According to Engage Now Africa, the children were trafficked all the way from Berekum in the Bono Region, with the deception of enrolling them in school.

The Director of End Modern Slavery (EMS) Afasi Komla, who made this known during a media engagement at the sideline of the rescue at John Teye, noted that after reaching their destination the trafficker failed to fulfill her promise and rather engaged them in tedious works such as selling sachet water on the streets.

“While some organisations, such as Engage Now Africa, are working to eliminate modern slavery, some individuals continue to accept it as the norm in their local communities, oblivious to its dangers,” he expressed worry.

Mr Afasi Komla who also doubles as the Director of Operations of Engage Now Africa (ENA) said upon a tip-off given to them by one of their representatives at John Teye, they collaborated with other security agencies to rescue the victims.

Also, we got a tip-off that there were additional three children with the trafficker and so far one of them has been identified.

He said after the rescue, his outfit has provided the victims with Sustainable Livelihood Support and also ensured that they were enrolled in various schools and training centers of their choice.

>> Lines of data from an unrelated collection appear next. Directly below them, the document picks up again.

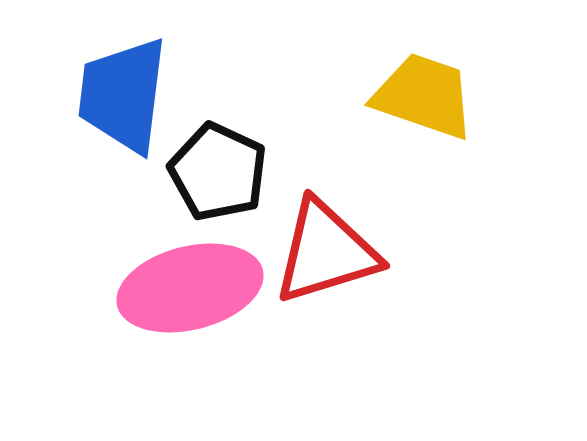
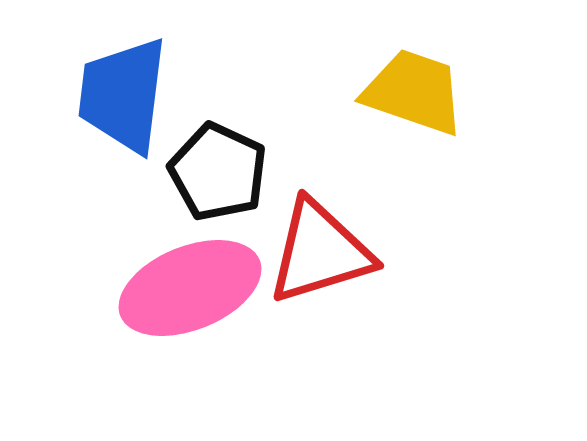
yellow trapezoid: moved 10 px left, 4 px up
red triangle: moved 6 px left
pink ellipse: rotated 8 degrees counterclockwise
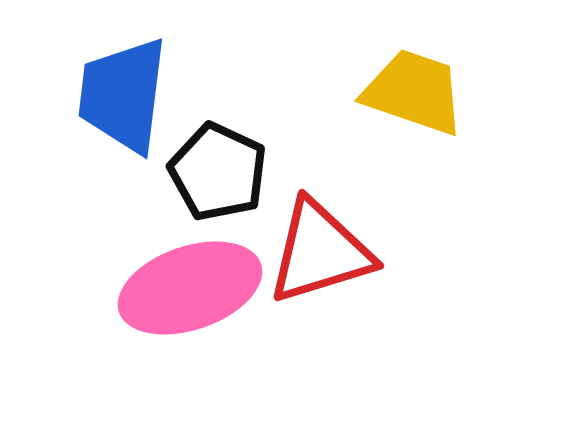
pink ellipse: rotated 3 degrees clockwise
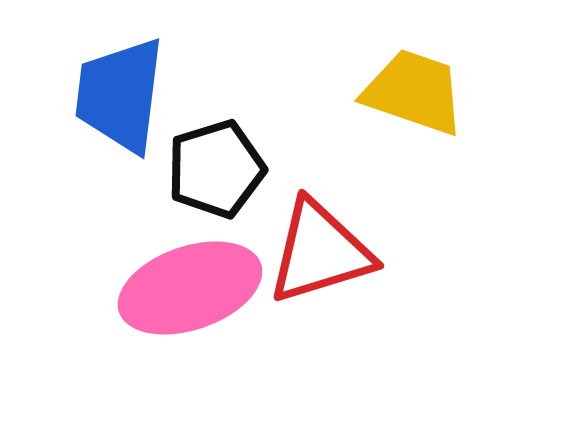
blue trapezoid: moved 3 px left
black pentagon: moved 2 px left, 3 px up; rotated 30 degrees clockwise
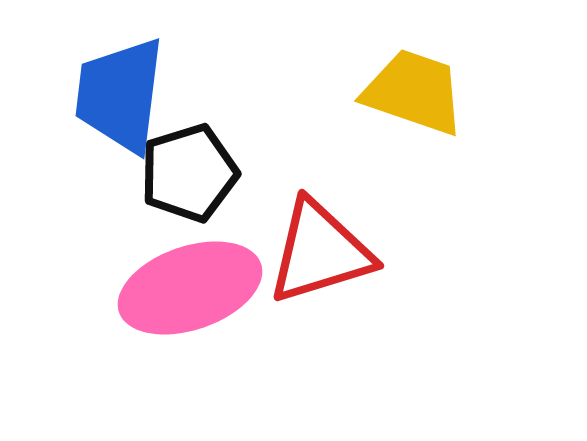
black pentagon: moved 27 px left, 4 px down
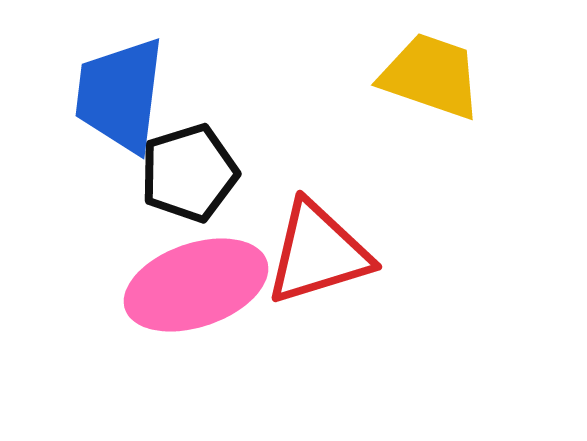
yellow trapezoid: moved 17 px right, 16 px up
red triangle: moved 2 px left, 1 px down
pink ellipse: moved 6 px right, 3 px up
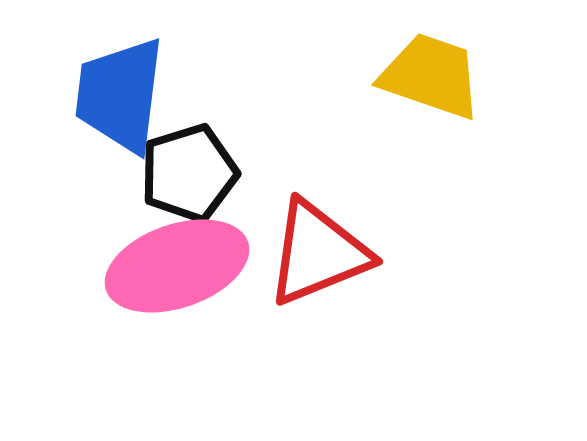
red triangle: rotated 5 degrees counterclockwise
pink ellipse: moved 19 px left, 19 px up
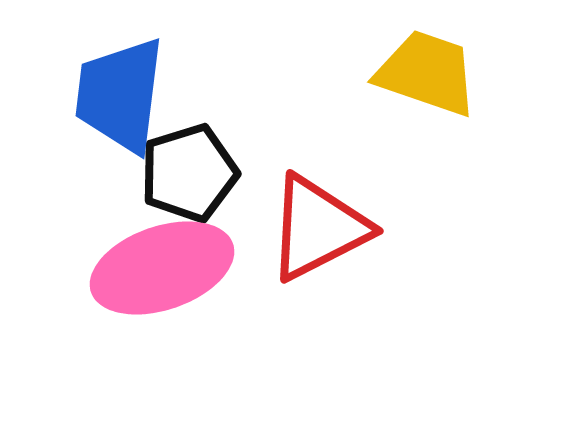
yellow trapezoid: moved 4 px left, 3 px up
red triangle: moved 25 px up; rotated 5 degrees counterclockwise
pink ellipse: moved 15 px left, 2 px down
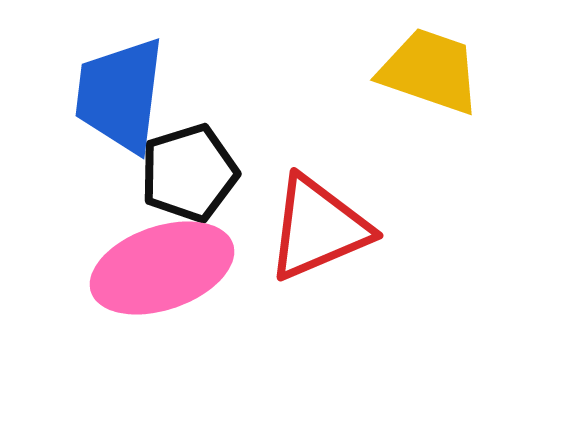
yellow trapezoid: moved 3 px right, 2 px up
red triangle: rotated 4 degrees clockwise
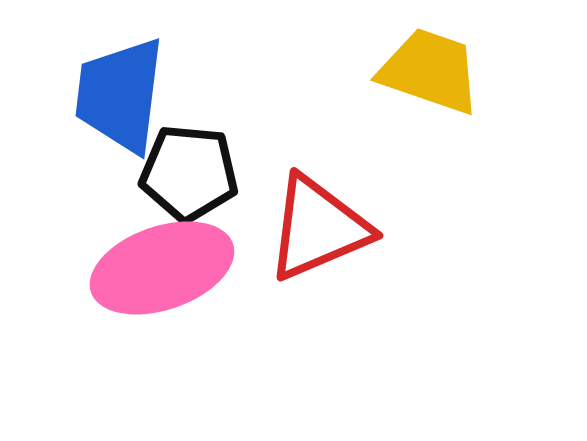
black pentagon: rotated 22 degrees clockwise
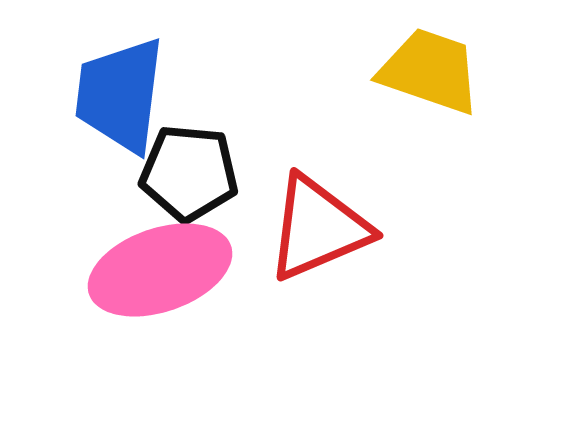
pink ellipse: moved 2 px left, 2 px down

Mr Afasi Komla however seized the opportunity to appeal to parents to desist from entrusting their wards into the hands of strangers without knowing their intention of coming for them.

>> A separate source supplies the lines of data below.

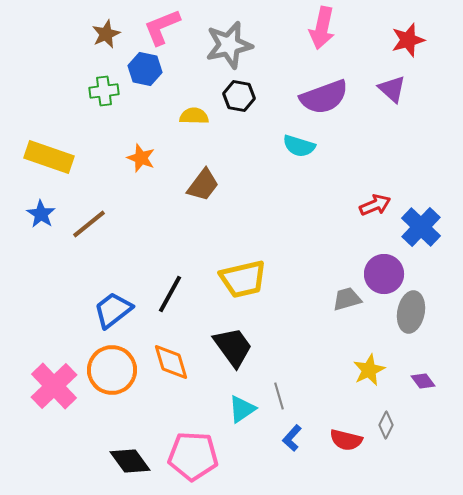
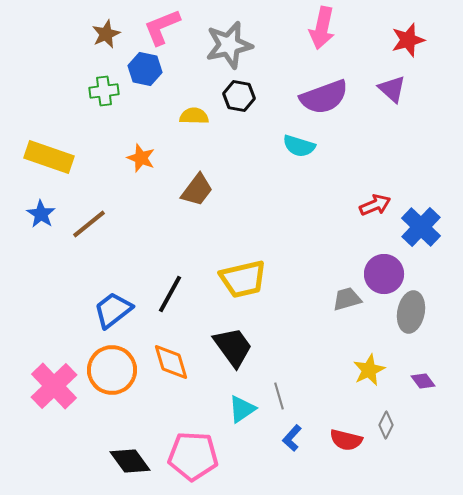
brown trapezoid: moved 6 px left, 5 px down
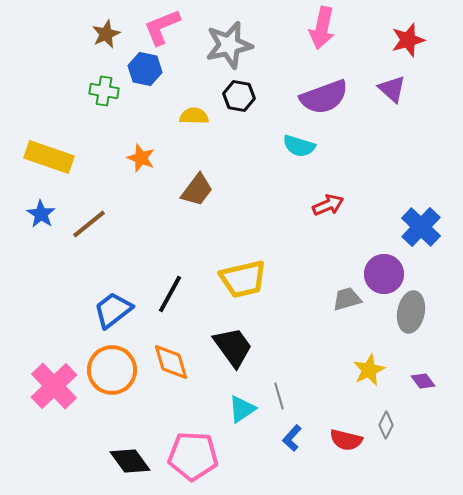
green cross: rotated 16 degrees clockwise
red arrow: moved 47 px left
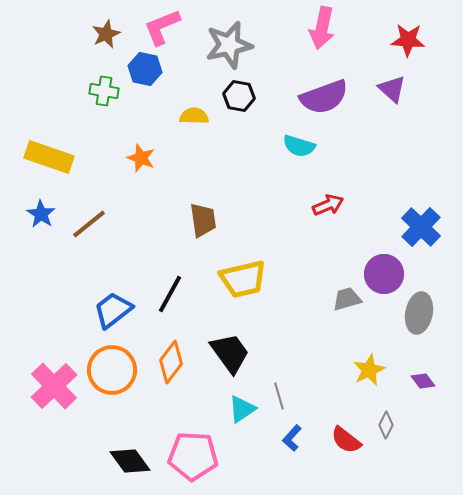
red star: rotated 20 degrees clockwise
brown trapezoid: moved 6 px right, 30 px down; rotated 45 degrees counterclockwise
gray ellipse: moved 8 px right, 1 px down
black trapezoid: moved 3 px left, 6 px down
orange diamond: rotated 54 degrees clockwise
red semicircle: rotated 24 degrees clockwise
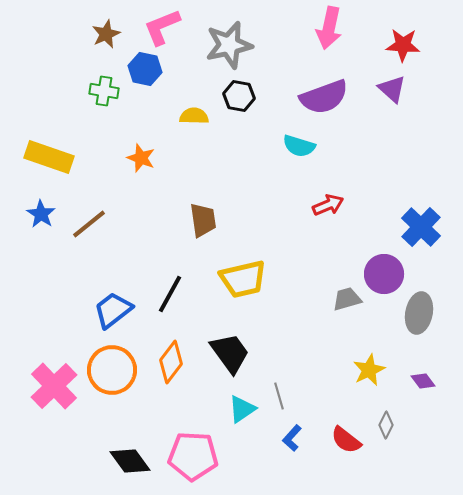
pink arrow: moved 7 px right
red star: moved 5 px left, 5 px down
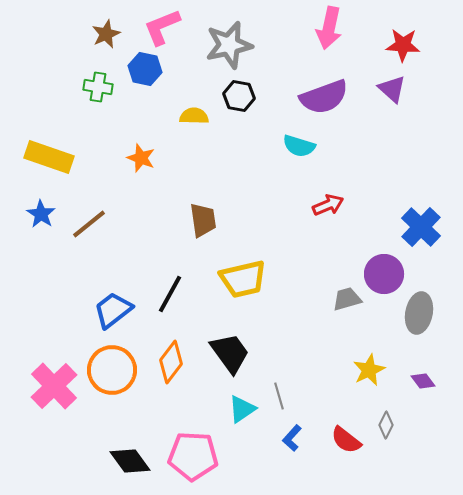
green cross: moved 6 px left, 4 px up
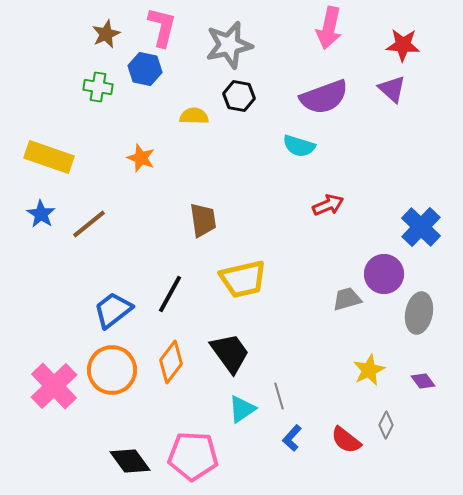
pink L-shape: rotated 126 degrees clockwise
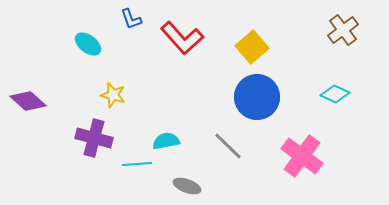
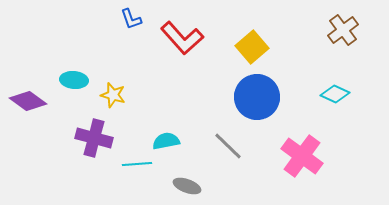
cyan ellipse: moved 14 px left, 36 px down; rotated 32 degrees counterclockwise
purple diamond: rotated 6 degrees counterclockwise
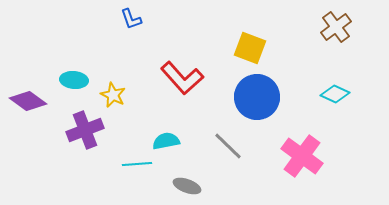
brown cross: moved 7 px left, 3 px up
red L-shape: moved 40 px down
yellow square: moved 2 px left, 1 px down; rotated 28 degrees counterclockwise
yellow star: rotated 10 degrees clockwise
purple cross: moved 9 px left, 8 px up; rotated 36 degrees counterclockwise
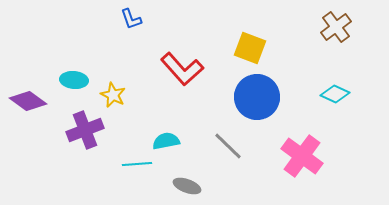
red L-shape: moved 9 px up
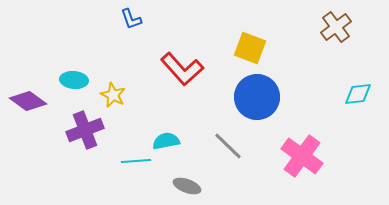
cyan diamond: moved 23 px right; rotated 32 degrees counterclockwise
cyan line: moved 1 px left, 3 px up
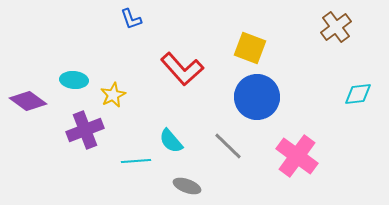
yellow star: rotated 20 degrees clockwise
cyan semicircle: moved 5 px right; rotated 120 degrees counterclockwise
pink cross: moved 5 px left
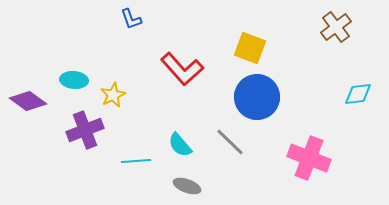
cyan semicircle: moved 9 px right, 4 px down
gray line: moved 2 px right, 4 px up
pink cross: moved 12 px right, 2 px down; rotated 15 degrees counterclockwise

Madam Lydia Ohenewa who is responsible for the Victim and Survives Assessment Manager defined child labor as work that is mentally, physically, socially, or morally dangerous and harmful to children.

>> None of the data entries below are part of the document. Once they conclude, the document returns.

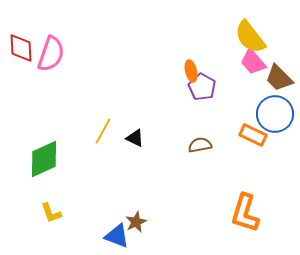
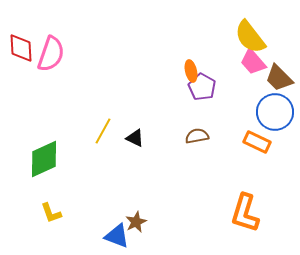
blue circle: moved 2 px up
orange rectangle: moved 4 px right, 7 px down
brown semicircle: moved 3 px left, 9 px up
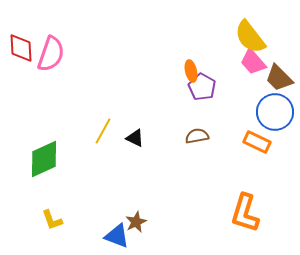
yellow L-shape: moved 1 px right, 7 px down
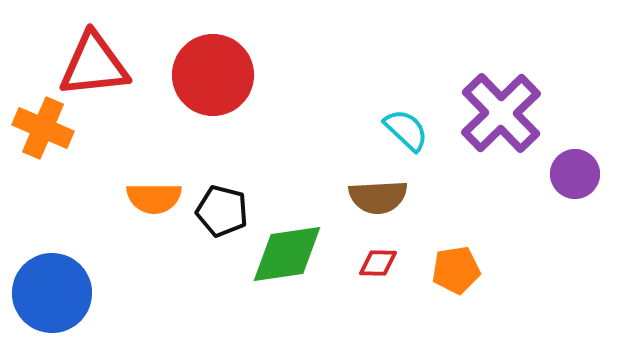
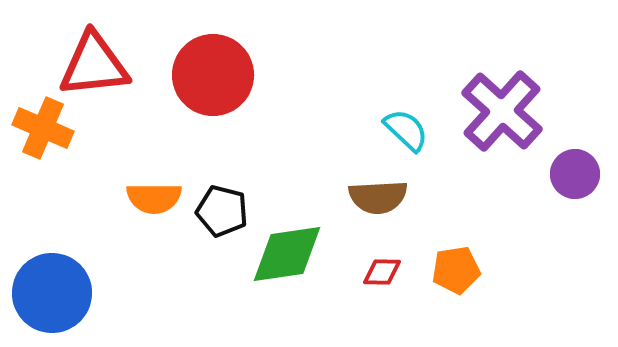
purple cross: moved 1 px right, 2 px up; rotated 4 degrees counterclockwise
red diamond: moved 4 px right, 9 px down
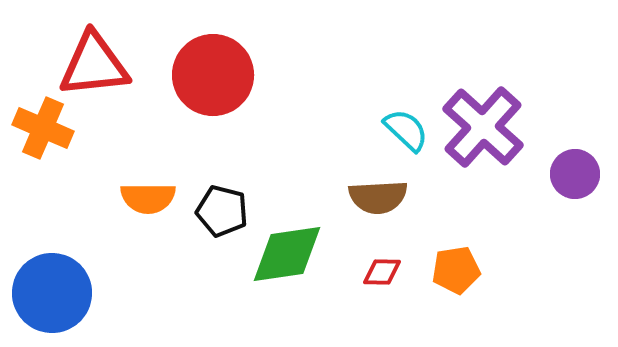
purple cross: moved 19 px left, 16 px down
orange semicircle: moved 6 px left
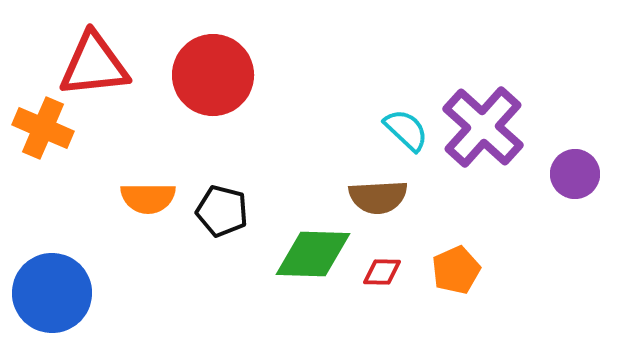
green diamond: moved 26 px right; rotated 10 degrees clockwise
orange pentagon: rotated 15 degrees counterclockwise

This she said, such menace has a negative impact on the children since it deprives them of the opportunity of schooling, either by obliging them to leave school prematurely or by requiring them to attempt to combine school attendance with excessively long and heavy work.

People may be considered trafficking victims regardless of whether they were born into a state of servitude or were exploited in their hometown. Adding that, most of the victims are trafficked by their family members.

Representatives from the Department of Social Welfare and the Ghana Police Service in Suhum, on the other hand, promised to look into the matter carefully in order to avoid recurrence of such incidents.